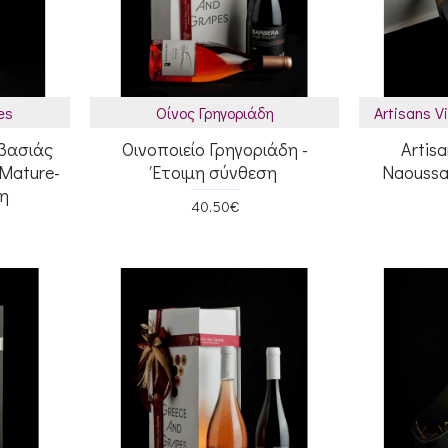
es
Οίνος Γρηγοριάδη
Artisans 
βασιάς
Οινοποιείο Γρηγοριάδη -
Artisa
Mature-
Έτοιμη σύνθεση
Naoussa
η
40.50€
----------------------------------------
Exercise
Please print each record above again exactly, but omit any pictures.

Response
es
Οίνος Γρηγοριάδη
Artisans 
βασιάς
Οινοποιείο Γρηγοριάδη -
Artisa
Mature-
Έτοιμη σύνθεση
Naoussa
η
40.50€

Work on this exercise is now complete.